**Input material:**
※
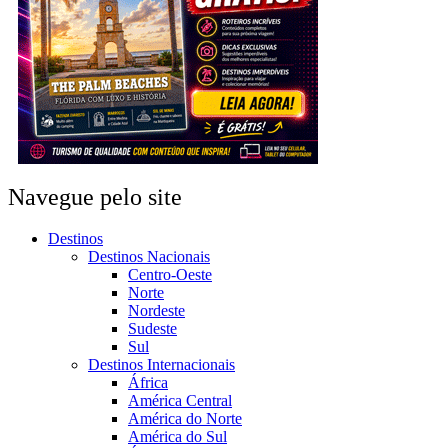
Navegue pelo site
Destinos
Destinos Nacionais
Centro-Oeste
Norte
Nordeste
Sudeste
Sul
Destinos Internacionais
África
América Central
América do Norte
América do Sul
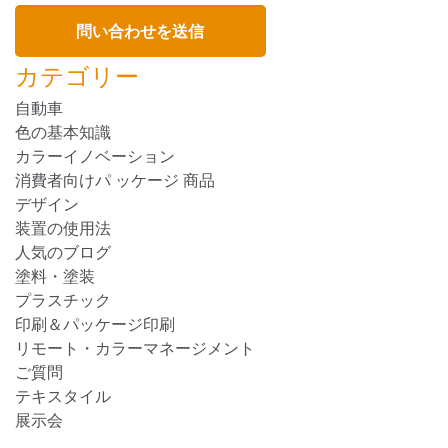
カテゴリー
自動車
色の基本知識
カラーイノベーション
消費者向けパ ッケージ 商品
デザイン
装置の使用法
人気のブログ
塗料・塗装
プラスチック
印刷＆パッケージ印刷
リモート・カラーマネージメント
ご質問
テキスタイル
展示会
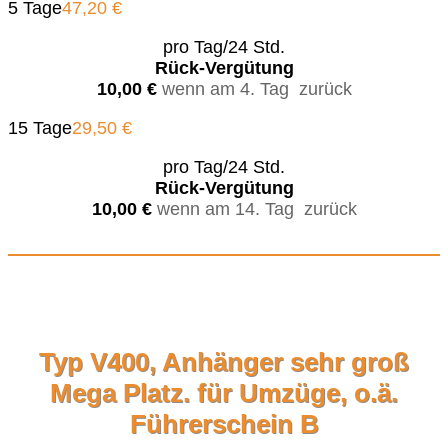
5 Tage
47,20 €
pro Tag/24 Std.
Rück-Vergütung
10,00 €
wenn am 4. Tag zurück
15 Tage
29,50 €
pro Tag/24 Std.
Rück-Vergütung
10,00 €
wenn am 14. Tag zurück
Typ V400, Anhänger sehr groß
Mega Platz. für Umzüge, o.ä.
Führerschein B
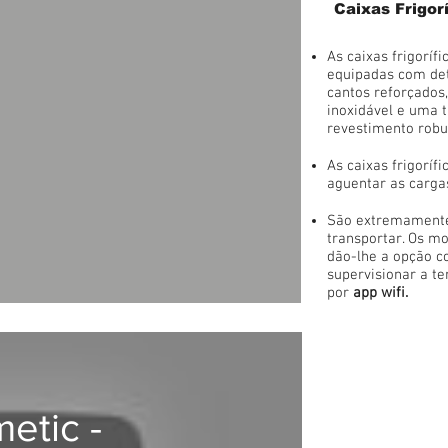
Caixas Frigo
As caixas frigorí
equipadas com det
cantos reforçados
inoxidável e uma
revestimento robu
As caixas frigoríf
aguentar as carga
São extremamente 
transportar. Os m
dão-lhe a opção co
supervisionar a t
por
app wifi.
etic -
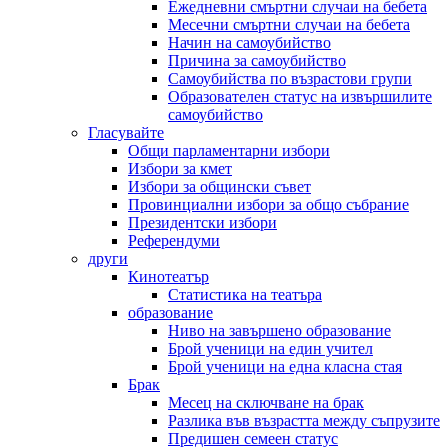
Ежедневни смъртни случаи на бебета
Месечни смъртни случаи на бебета
Начин на самоубийство
Причина за самоубийство
Самоубийства по възрастови групи
Образователен статус на извършилите
самоубийство
Гласувайте
Общи парламентарни избори
Избори за кмет
Избори за общински съвет
Провинциални избори за общо събрание
Президентски избори
Референдуми
други
Кинотеатър
Статистика на театъра
образование
Ниво на завършено образование
Брой ученици на един учител
Брой ученици на една класна стая
Брак
Месец на сключване на брак
Разлика във възрастта между съпрузите
Предишен семеен статус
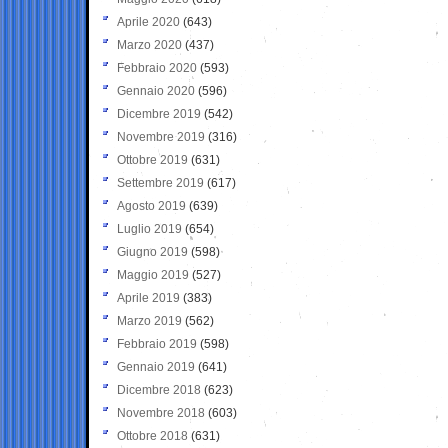
Aprile 2020
(643)
Marzo 2020
(437)
Febbraio 2020
(593)
Gennaio 2020
(596)
Dicembre 2019
(542)
Novembre 2019
(316)
Ottobre 2019
(631)
Settembre 2019
(617)
Agosto 2019
(639)
Luglio 2019
(654)
Giugno 2019
(598)
Maggio 2019
(527)
Aprile 2019
(383)
Marzo 2019
(562)
Febbraio 2019
(598)
Gennaio 2019
(641)
Dicembre 2018
(623)
Novembre 2018
(603)
Ottobre 2018
(631)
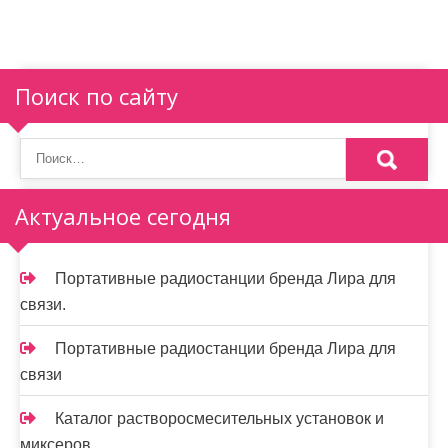
Поиск по сайту
Актуальное сегодня
Портативные радиостанции бренда Лира для
связи.
Портативные радиостанции бренда Лира для
связи
Каталог растворосмесительных установок и
миксеров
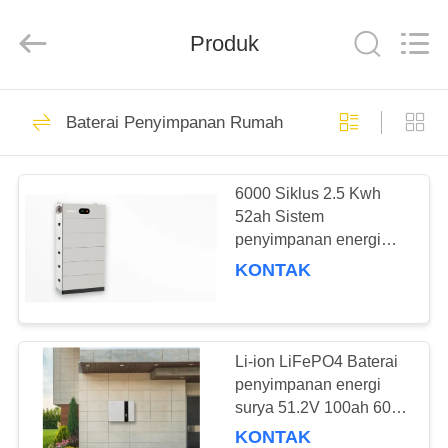
Soundon
New
Energy
Produk
Technology
Co,.Ltd..
All
Rights
Reserved.
RUMAH
28
Baterai Penyimpanan Rumah
Baterai Sepeda
PRODUK
Motor Listrik
6000 Siklus 2.5 Kwh
52ah Sistem
TAMPILAN
penyimpanan energi
VR
rumah ditumpuk Ess
KONTAK
Lithium Baterai
Disesuaikan
17
TENTANG
Sistem
KAMI
Li-ion LiFePO4 Baterai
penyimpanan energi
Penyimpanan
surya 51.2V 100ah 6000
TUR
Siklus
Baterai
KONTAK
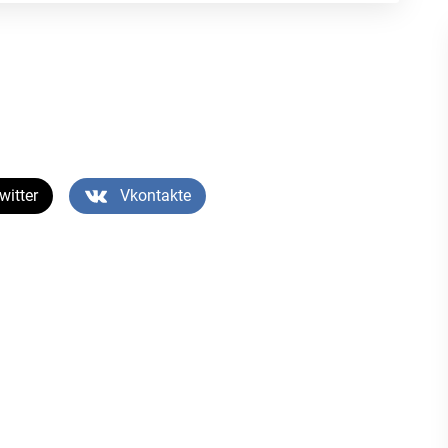
witter
Vkontakte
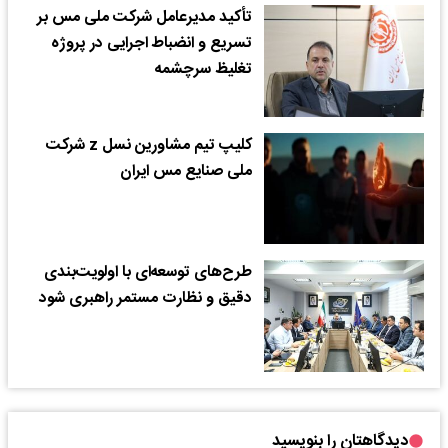
تأکید مدیرعامل شرکت ملی مس بر
تسریع و انضباط اجرایی در پروژه
تغلیظ سرچشمه
کلیپ تیم مشاورین نسل z شرکت
ملی صنایع مس ایران
طرح‌های توسعه‌ای با اولویت‌بندی
دقیق و نظارت مستمر راهبری شود
دیدگاهتان را بنویسید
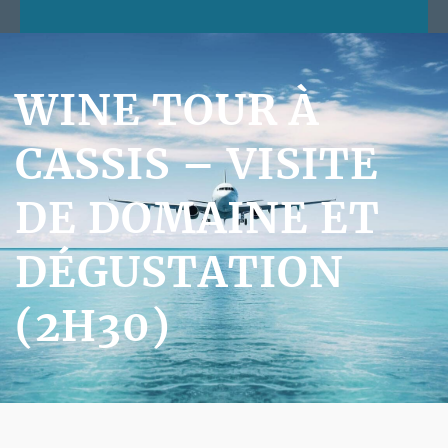
WINE TOUR À
CASSIS – VISITE
DE DOMAINE ET
DÉGUSTATION
(2H30)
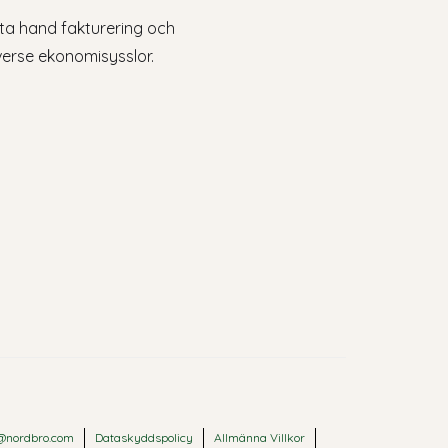
ta hand fakturering och
erse ekonomisysslor.
@nordbro.com
Dataskyddspolicy
Allmänna Villkor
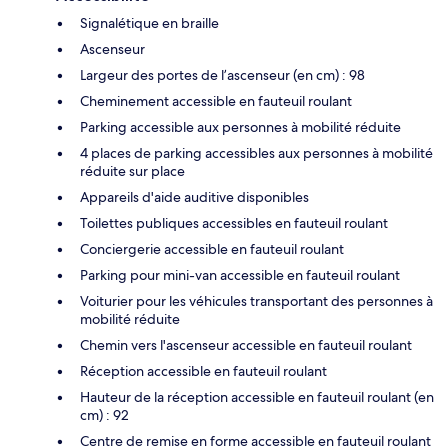
Signalétique en braille
Ascenseur
Largeur des portes de l’ascenseur (en cm) : 98
Cheminement accessible en fauteuil roulant
Parking accessible aux personnes à mobilité réduite
4 places de parking accessibles aux personnes à mobilité
réduite sur place
Appareils d'aide auditive disponibles
Toilettes publiques accessibles en fauteuil roulant
Conciergerie accessible en fauteuil roulant
Parking pour mini-van accessible en fauteuil roulant
Voiturier pour les véhicules transportant des personnes à
mobilité réduite
Chemin vers l'ascenseur accessible en fauteuil roulant
Réception accessible en fauteuil roulant
Hauteur de la réception accessible en fauteuil roulant (en
cm) : 92
Centre de remise en forme accessible en fauteuil roulant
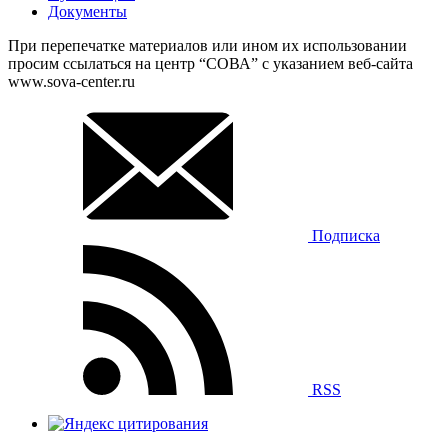
Документы
При перепечатке материалов или ином их использовании
просим ссылаться на центр “СОВА” с указанием веб-сайта
www.sova-center.ru
Подписка
RSS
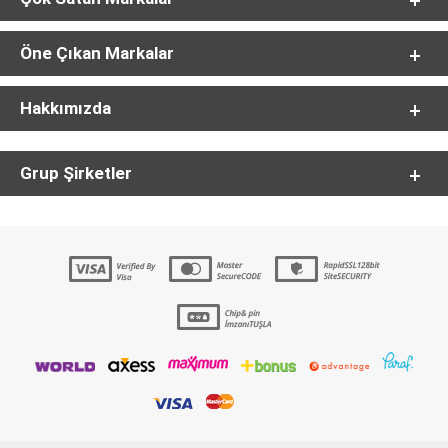
Öne Çıkan Markalar
Hakkımızda
Grup Şirketler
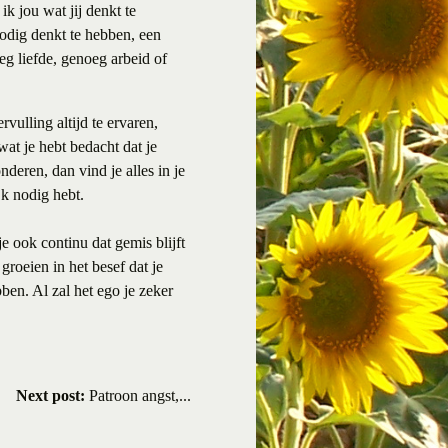
ik jou wat jij denkt te
nodig denkt te hebben, een
oeg liefde, genoeg arbeid of
vulling altijd te ervaren,
 wat je hebt bedacht dat je
onderen, dan vind je alles in je
jk nodig hebt.
je ook continu dat gemis blijft
groeien in het besef dat je
ben. Al zal het ego je zeker
Next post:
Patroon angst,...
※
**What the task requires:**
Print each line from the one containing "Cheminement accessible en fauteuil roulant" through the last line of the listing, both included, exactly and with no pictures.

**Solution for this exercise:**
Cheminement accessible en fauteuil roulant
Parking accessible aux personnes à mobilité réduite
4 places de parking accessibles aux personnes à mobilité
réduite sur place
Appareils d'aide auditive disponibles
Toilettes publiques accessibles en fauteuil roulant
Conciergerie accessible en fauteuil roulant
Parking pour mini-van accessible en fauteuil roulant
Voiturier pour les véhicules transportant des personnes à
mobilité réduite
Chemin vers l'ascenseur accessible en fauteuil roulant
Réception accessible en fauteuil roulant
Hauteur de la réception accessible en fauteuil roulant (en
cm) : 92
Centre de remise en forme accessible en fauteuil roulant
Документы
При перепечатке материалов или ином их использовании
просим ссылаться на центр “СОВА” с указанием веб-сайта
www.sova-center.ru
Подписка
RSS
Öne Çıkan Markalar
Hakkımızda
Grup Şirketler
ik jou wat jij denkt te
nodig denkt te hebben, een
oeg liefde, genoeg arbeid of
vulling altijd te ervaren,
 wat je hebt bedacht dat je
onderen, dan vind je alles in je
jk nodig hebt.
je ook continu dat gemis blijft
groeien in het besef dat je
ben. Al zal het ego je zeker
Next post:
Patroon angst,...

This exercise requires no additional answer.